**Materials provided**
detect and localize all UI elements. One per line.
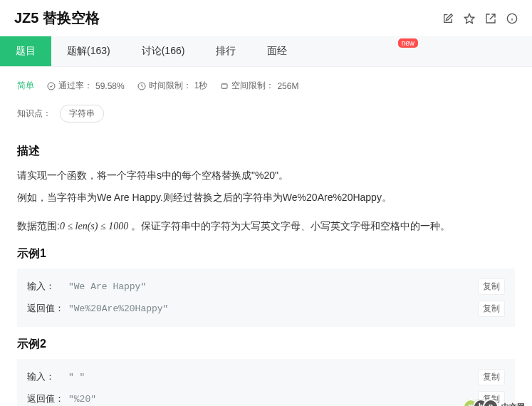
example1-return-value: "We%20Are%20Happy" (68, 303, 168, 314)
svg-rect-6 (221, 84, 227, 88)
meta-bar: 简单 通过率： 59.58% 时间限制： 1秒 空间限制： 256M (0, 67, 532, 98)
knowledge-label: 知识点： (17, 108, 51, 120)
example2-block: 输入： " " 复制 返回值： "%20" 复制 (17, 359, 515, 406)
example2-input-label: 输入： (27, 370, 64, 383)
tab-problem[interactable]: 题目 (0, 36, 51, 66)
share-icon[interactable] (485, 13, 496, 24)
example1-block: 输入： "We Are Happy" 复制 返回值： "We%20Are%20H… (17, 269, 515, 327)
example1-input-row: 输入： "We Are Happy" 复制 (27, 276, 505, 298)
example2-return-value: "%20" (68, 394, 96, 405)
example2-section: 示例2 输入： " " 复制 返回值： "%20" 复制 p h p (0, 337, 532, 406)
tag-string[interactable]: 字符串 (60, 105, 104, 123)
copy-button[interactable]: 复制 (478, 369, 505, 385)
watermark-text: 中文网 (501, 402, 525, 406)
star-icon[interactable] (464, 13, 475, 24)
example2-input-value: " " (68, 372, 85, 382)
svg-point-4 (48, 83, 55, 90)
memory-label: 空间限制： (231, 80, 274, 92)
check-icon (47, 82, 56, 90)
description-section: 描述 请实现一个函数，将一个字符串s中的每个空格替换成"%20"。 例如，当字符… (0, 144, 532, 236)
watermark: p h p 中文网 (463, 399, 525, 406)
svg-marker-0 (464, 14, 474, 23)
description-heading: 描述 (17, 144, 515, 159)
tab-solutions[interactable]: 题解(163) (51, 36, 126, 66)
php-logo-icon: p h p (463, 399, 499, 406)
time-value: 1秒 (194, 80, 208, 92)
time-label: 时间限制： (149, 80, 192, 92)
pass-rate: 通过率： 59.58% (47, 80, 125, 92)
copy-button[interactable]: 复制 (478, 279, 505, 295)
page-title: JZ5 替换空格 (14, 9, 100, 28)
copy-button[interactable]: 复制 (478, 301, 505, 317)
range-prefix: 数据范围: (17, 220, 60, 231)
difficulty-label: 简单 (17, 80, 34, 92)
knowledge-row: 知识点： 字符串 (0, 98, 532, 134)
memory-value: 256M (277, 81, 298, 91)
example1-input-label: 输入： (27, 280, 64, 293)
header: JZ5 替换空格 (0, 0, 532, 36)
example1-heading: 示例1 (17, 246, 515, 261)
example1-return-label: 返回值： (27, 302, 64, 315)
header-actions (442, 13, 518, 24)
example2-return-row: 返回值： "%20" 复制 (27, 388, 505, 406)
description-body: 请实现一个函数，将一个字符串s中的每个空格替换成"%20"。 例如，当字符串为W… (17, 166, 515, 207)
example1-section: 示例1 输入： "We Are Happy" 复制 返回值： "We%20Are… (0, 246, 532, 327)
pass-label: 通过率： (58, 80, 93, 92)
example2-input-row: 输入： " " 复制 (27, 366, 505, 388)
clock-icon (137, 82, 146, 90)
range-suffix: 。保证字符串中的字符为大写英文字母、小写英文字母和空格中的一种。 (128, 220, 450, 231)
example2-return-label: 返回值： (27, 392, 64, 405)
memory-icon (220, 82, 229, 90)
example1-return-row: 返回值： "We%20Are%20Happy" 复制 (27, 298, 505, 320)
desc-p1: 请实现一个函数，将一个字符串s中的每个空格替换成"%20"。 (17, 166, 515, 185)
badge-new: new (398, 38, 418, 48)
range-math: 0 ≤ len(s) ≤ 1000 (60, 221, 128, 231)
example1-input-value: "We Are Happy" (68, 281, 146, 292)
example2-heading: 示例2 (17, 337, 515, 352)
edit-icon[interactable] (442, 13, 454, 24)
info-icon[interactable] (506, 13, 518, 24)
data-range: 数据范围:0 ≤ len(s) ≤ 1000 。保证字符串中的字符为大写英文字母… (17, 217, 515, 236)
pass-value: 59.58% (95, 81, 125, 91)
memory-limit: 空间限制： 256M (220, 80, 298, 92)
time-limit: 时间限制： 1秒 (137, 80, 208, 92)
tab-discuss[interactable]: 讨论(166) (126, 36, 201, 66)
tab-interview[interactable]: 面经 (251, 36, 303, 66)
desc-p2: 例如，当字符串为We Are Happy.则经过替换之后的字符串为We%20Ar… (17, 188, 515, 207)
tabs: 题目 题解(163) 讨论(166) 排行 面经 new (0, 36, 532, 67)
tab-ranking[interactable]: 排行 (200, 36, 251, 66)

**Directions**
Please give all of the material again, exactly, without the images.

**The answer**
detect and localize all UI elements. One per line.
example1-return-value: "We%20Are%20Happy" (68, 303, 168, 314)
svg-rect-6 (221, 84, 227, 88)
meta-bar: 简单 通过率： 59.58% 时间限制： 1秒 空间限制： 256M (0, 67, 532, 98)
knowledge-label: 知识点： (17, 108, 51, 120)
example2-block: 输入： " " 复制 返回值： "%20" 复制 (17, 359, 515, 406)
example2-input-label: 输入： (27, 370, 64, 383)
tab-problem[interactable]: 题目 (0, 36, 51, 66)
share-icon[interactable] (485, 13, 496, 24)
example1-block: 输入： "We Are Happy" 复制 返回值： "We%20Are%20H… (17, 269, 515, 327)
example1-input-row: 输入： "We Are Happy" 复制 (27, 276, 505, 298)
example2-return-value: "%20" (68, 394, 96, 405)
example2-section: 示例2 输入： " " 复制 返回值： "%20" 复制 p h p (0, 337, 532, 406)
tag-string[interactable]: 字符串 (60, 105, 104, 123)
copy-button[interactable]: 复制 (478, 369, 505, 385)
watermark-text: 中文网 (501, 402, 525, 406)
star-icon[interactable] (464, 13, 475, 24)
example2-input-value: " " (68, 372, 85, 382)
svg-point-4 (48, 83, 55, 90)
memory-label: 空间限制： (231, 80, 274, 92)
check-icon (47, 82, 56, 90)
description-section: 描述 请实现一个函数，将一个字符串s中的每个空格替换成"%20"。 例如，当字符… (0, 144, 532, 236)
watermark: p h p 中文网 (463, 399, 525, 406)
svg-marker-0 (464, 14, 474, 23)
description-heading: 描述 (17, 144, 515, 159)
tab-solutions[interactable]: 题解(163) (51, 36, 126, 66)
php-logo-icon: p h p (463, 399, 499, 406)
time-value: 1秒 (194, 80, 208, 92)
time-label: 时间限制： (149, 80, 192, 92)
pass-rate: 通过率： 59.58% (47, 80, 125, 92)
copy-button[interactable]: 复制 (478, 279, 505, 295)
page-title: JZ5 替换空格 (14, 9, 100, 28)
copy-button[interactable]: 复制 (478, 301, 505, 317)
range-prefix: 数据范围: (17, 220, 60, 231)
difficulty-label: 简单 (17, 80, 34, 92)
knowledge-row: 知识点： 字符串 (0, 98, 532, 134)
memory-value: 256M (277, 81, 298, 91)
example1-input-label: 输入： (27, 280, 64, 293)
header: JZ5 替换空格 (0, 0, 532, 36)
example1-heading: 示例1 (17, 246, 515, 261)
example1-return-label: 返回值： (27, 302, 64, 315)
header-actions (442, 13, 518, 24)
example2-return-row: 返回值： "%20" 复制 (27, 388, 505, 406)
description-body: 请实现一个函数，将一个字符串s中的每个空格替换成"%20"。 例如，当字符串为W… (17, 166, 515, 207)
example1-section: 示例1 输入： "We Are Happy" 复制 返回值： "We%20Are… (0, 246, 532, 327)
pass-label: 通过率： (58, 80, 93, 92)
example2-input-row: 输入： " " 复制 (27, 366, 505, 388)
clock-icon (137, 82, 146, 90)
range-suffix: 。保证字符串中的字符为大写英文字母、小写英文字母和空格中的一种。 (128, 220, 450, 231)
example2-return-label: 返回值： (27, 392, 64, 405)
memory-icon (220, 82, 229, 90)
example1-return-row: 返回值： "We%20Are%20Happy" 复制 (27, 298, 505, 320)
desc-p1: 请实现一个函数，将一个字符串s中的每个空格替换成"%20"。 (17, 166, 515, 185)
badge-new: new (398, 38, 418, 48)
range-math: 0 ≤ len(s) ≤ 1000 (60, 221, 128, 231)
example1-input-value: "We Are Happy" (68, 281, 146, 292)
example2-heading: 示例2 (17, 337, 515, 352)
edit-icon[interactable] (442, 13, 454, 24)
info-icon[interactable] (506, 13, 518, 24)
data-range: 数据范围:0 ≤ len(s) ≤ 1000 。保证字符串中的字符为大写英文字母… (17, 217, 515, 236)
pass-value: 59.58% (95, 81, 125, 91)
memory-limit: 空间限制： 256M (220, 80, 298, 92)
time-limit: 时间限制： 1秒 (137, 80, 208, 92)
tab-discuss[interactable]: 讨论(166) (126, 36, 201, 66)
tab-interview[interactable]: 面经 (251, 36, 303, 66)
desc-p2: 例如，当字符串为We Are Happy.则经过替换之后的字符串为We%20Ar… (17, 188, 515, 207)
tabs: 题目 题解(163) 讨论(166) 排行 面经 new (0, 36, 532, 67)
tab-ranking[interactable]: 排行 (200, 36, 251, 66)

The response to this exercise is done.